Esin = Buradaki herkesin babası asker, anlarlar seni. Bende ingilizce derslerinize giriyorum. Aynı zamanda sınıf öğretmeninizim. İsmim Esin Solak. Tanıştığıma memnun oldum Aslıcım.

Aslı= Bende tanıştığında memnun oldum Esin hocam.

Esin= Aslıcım sen şimdilik Pınar arkadaşının yanına otur.

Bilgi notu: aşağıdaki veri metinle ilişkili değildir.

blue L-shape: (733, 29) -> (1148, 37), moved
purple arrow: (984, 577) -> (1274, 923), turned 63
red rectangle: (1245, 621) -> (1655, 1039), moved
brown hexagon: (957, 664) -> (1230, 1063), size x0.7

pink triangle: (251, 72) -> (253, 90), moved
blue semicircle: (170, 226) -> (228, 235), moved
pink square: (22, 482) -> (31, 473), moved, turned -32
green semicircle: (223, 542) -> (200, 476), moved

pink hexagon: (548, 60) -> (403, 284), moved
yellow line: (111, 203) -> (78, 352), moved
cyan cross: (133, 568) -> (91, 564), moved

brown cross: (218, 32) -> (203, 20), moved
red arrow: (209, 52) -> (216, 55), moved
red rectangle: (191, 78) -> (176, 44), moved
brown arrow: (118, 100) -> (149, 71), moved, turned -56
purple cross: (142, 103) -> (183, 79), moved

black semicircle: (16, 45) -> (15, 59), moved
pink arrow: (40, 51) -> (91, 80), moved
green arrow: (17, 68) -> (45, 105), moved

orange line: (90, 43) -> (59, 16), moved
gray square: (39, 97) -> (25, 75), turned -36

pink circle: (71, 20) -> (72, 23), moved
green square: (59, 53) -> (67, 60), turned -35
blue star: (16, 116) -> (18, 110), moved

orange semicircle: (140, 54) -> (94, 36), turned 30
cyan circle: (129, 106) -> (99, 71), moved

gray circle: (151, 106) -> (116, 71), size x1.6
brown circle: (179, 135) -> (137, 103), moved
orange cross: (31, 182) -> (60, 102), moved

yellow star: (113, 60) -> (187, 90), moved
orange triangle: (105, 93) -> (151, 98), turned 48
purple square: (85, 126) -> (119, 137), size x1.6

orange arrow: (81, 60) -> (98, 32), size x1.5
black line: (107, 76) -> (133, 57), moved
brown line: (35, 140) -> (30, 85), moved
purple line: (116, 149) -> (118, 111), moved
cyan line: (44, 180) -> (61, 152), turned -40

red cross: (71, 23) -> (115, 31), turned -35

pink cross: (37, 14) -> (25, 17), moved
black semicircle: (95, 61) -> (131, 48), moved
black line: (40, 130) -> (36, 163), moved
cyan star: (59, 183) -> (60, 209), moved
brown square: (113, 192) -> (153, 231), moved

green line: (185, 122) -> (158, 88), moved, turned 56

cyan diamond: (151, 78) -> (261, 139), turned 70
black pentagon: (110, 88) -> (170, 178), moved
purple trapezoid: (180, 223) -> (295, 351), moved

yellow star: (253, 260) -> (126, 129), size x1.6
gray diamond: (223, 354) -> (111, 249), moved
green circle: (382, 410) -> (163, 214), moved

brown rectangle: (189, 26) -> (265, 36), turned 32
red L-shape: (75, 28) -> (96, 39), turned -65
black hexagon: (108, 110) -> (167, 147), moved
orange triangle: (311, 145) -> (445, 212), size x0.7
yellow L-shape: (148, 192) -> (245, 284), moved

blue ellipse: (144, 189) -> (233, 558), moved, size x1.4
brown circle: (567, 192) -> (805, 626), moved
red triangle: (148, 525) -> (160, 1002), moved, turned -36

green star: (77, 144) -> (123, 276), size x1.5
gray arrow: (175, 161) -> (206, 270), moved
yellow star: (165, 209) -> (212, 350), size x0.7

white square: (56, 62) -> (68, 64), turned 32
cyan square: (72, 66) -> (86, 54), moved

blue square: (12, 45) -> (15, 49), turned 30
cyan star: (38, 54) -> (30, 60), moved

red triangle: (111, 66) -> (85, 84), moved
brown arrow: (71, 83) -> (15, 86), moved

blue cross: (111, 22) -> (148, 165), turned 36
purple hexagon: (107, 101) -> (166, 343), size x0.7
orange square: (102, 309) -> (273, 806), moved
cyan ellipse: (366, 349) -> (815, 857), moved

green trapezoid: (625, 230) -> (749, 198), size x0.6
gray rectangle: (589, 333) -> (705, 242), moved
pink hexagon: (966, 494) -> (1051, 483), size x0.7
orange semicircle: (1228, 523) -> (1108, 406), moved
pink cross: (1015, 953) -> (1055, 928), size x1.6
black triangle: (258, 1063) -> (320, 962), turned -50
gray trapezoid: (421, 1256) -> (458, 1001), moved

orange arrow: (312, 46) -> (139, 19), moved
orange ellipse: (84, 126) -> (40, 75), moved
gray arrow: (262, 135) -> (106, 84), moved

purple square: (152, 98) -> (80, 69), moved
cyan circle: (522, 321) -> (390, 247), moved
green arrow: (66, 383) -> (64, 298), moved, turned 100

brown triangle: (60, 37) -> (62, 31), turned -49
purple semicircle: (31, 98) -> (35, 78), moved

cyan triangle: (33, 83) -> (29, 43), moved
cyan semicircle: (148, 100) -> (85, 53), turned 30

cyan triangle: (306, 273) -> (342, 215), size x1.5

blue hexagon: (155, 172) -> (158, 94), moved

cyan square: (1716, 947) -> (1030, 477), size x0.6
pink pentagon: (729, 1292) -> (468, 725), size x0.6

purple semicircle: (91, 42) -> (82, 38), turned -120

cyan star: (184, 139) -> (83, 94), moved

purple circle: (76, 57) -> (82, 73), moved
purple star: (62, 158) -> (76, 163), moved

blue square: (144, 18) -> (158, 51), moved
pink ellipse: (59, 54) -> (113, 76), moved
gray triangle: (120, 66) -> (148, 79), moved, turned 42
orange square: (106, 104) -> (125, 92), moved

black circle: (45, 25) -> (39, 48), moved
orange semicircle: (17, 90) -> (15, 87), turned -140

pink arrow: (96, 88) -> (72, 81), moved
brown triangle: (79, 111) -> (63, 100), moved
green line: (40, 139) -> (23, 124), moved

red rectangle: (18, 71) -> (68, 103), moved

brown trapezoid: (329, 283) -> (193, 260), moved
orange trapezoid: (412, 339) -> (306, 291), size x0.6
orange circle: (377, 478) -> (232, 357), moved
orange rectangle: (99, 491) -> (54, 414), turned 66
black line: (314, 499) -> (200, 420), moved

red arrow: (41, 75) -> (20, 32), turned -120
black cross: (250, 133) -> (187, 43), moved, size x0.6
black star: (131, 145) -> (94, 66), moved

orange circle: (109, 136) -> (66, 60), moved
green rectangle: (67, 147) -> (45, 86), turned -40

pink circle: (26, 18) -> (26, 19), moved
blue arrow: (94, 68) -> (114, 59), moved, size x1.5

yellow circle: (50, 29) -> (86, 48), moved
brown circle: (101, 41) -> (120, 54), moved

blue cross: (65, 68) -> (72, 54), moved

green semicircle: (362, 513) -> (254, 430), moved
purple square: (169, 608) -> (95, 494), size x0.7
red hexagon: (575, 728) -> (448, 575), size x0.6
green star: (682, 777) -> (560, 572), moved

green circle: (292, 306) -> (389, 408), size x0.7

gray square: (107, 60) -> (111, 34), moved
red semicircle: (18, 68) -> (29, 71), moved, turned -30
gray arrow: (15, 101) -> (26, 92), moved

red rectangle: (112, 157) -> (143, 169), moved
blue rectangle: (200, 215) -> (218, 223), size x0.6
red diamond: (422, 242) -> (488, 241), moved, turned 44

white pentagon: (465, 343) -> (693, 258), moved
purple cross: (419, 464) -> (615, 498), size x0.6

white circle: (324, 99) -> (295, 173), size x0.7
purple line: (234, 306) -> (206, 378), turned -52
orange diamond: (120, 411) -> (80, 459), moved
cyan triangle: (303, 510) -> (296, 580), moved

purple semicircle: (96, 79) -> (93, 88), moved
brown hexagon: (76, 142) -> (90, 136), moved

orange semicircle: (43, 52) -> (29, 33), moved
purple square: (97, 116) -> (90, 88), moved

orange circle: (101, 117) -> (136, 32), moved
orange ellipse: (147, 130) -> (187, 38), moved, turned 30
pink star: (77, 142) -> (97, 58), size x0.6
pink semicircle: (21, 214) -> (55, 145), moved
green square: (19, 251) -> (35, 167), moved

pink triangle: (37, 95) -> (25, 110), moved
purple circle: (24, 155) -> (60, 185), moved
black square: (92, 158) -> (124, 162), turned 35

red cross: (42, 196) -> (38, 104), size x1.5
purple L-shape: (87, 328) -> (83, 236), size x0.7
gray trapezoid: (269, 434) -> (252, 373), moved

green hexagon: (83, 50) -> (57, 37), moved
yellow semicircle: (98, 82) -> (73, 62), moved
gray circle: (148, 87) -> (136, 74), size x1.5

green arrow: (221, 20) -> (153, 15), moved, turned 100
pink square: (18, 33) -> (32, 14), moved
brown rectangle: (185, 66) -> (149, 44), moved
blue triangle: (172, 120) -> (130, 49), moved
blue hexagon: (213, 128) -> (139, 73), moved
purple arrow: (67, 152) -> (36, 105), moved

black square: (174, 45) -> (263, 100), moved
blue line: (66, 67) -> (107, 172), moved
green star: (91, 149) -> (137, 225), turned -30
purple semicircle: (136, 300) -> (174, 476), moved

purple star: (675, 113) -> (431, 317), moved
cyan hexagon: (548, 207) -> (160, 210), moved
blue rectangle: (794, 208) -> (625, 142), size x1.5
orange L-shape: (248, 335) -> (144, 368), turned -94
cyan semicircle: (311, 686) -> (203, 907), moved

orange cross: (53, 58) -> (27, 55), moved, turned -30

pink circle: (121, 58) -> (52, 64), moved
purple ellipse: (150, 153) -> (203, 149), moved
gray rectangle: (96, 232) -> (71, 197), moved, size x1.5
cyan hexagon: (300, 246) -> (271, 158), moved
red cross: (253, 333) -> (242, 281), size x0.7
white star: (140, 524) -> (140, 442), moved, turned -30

Ben hemen Pınar' ın yanına gittim. Ve oturdum. Pınar çok tatlı bir kızdı.

P= Hoşgeldin Aslı.

A= Hoşbuldum.

P= Ben Pınar tanıştığıma memnun oldum.

A= Bende Aslı tanıştığıma memnun oldum.

Pınar ile tanıştıktan sonra dersi dinlemeye başladık. Hocamı çok sevmiştim. Çok iyi ders anlatıyordu. Bu dersi çok sevmiştim. Ders bitince Pınar ile biraz daha konuşup bahçeye çıktık. Pınar çok samimi ve iyi bir kızdı. Pınar ile çok eğleniyorduk. Ama bizimkiler de hep aklımdaydı. Onları çok özlüyordum. Ama bu duruma alışmak zorundaydım. Acaba onlar ne yapıyorlardı şu an? Ben bunları düşünürken zil çalmıştı. Ve okul bitmişti. Ne tesadüf ki biz Pınar ile aynı apartmanda oturuyormuşuz. Eve gelip vedalaştık. Ben de yemeğimi yedim,ödevlerimi yapıp annemler ile de biraz sohbet ettikten sonra hemen yatağıma yattım.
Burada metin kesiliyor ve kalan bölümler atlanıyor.